The monarch was traditionally an animal of the plains, limited by the range of the milkweeds that thrived in prairies. But because milkweeds are now all over the eastern United States, its range has actually increased since European settlement. Monarchs are one of the five most common butterflies in the Chicago region, according to the Nature Conservancy’s volunteer monitoring program. They have joined the lucky club of animals like robins, squirrels, and deer that have assimilated comfortably in America’s suburbs.

Monarchs are not in danger of extinction, but the phenomenon of monarch migration is in jeopardy. When an animal species migrates, any stop along the way can lead to its destruction. The monarch does well while in the states, but it now faces disaster in Mexico. In the past decade population pressure has pushed villages up the slopes of the mountains where no one lived before. Such development requires wood, and trees where monarchs once roosted have been cut down. Even when roosting trees are protected, nearby clear-cuts sometimes decrease the amount of shelter from wind and cold, causing the monarchs’ lipid supply to diminish to the point where some can’t survive the long journey back to the States. Air pollution weakens trees, which then become prone to insect infestations; this inspires the government to spray Dipel to kill off the invading bugs, which sometimes affects the butterflies.

Back in downtown Chicago I continued to watch the monarch progress toward me. It veered away from the traffic and dipped down over the sidewalk, fluttering at about the height of passersby’s heads. If I spotted someone who wasn’t in a hurry I planned to point it out to them. With its fantastic Orange-Crush color, the monarch looked exotic against the gray of the buildings.

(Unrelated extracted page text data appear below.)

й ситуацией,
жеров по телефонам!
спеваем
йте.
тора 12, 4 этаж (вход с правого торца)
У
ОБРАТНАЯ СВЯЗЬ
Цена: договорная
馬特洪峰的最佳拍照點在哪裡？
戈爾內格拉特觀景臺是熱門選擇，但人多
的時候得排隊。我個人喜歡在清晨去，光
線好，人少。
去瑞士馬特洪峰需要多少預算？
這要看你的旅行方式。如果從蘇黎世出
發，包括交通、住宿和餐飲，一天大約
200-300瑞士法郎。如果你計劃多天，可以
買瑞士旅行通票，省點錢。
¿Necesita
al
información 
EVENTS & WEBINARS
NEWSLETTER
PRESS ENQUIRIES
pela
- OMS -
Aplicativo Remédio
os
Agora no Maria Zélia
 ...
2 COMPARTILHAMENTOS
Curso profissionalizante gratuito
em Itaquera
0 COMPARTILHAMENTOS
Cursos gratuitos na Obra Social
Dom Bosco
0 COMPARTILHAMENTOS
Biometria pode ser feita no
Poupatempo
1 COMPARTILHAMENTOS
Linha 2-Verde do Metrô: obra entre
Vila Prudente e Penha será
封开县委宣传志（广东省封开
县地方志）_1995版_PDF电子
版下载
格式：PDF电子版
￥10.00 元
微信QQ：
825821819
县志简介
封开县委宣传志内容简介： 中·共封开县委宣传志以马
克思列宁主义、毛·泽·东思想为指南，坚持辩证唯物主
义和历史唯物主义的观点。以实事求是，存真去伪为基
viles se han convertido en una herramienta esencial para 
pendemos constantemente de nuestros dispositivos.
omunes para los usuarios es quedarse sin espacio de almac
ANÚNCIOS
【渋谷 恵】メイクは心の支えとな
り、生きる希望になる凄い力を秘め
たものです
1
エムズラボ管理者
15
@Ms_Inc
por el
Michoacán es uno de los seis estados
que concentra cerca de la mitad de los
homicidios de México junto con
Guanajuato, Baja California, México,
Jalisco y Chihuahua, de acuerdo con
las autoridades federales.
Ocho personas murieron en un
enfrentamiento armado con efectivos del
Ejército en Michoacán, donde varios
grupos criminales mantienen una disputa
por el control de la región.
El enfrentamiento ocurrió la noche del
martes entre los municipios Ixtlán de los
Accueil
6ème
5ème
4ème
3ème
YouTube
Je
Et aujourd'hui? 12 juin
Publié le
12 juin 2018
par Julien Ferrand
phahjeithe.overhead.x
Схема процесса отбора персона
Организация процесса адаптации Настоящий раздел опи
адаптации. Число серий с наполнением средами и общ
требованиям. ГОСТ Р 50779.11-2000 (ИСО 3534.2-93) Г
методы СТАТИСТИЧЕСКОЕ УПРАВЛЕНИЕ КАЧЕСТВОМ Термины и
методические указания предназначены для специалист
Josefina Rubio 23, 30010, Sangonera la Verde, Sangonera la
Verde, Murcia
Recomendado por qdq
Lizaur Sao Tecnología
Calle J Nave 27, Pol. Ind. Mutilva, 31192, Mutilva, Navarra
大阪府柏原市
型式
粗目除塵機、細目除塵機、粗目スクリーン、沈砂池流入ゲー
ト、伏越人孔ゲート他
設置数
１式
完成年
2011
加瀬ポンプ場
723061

The butterfly swooped farther down toward the pavement, pushed by a breeze or a whim, I couldn’t tell. A man walking faster than the monarch was flying caught up with it. He didn’t notice it, but he did look straight at me. I smiled at him. The butterfly was right at his feet. I was about to point it out, maybe tell him something about where it was going, when his left foot, armored in a Johnston & Murphy wing tip, stepped on top of it. He smiled back at me, nodded, and walked on.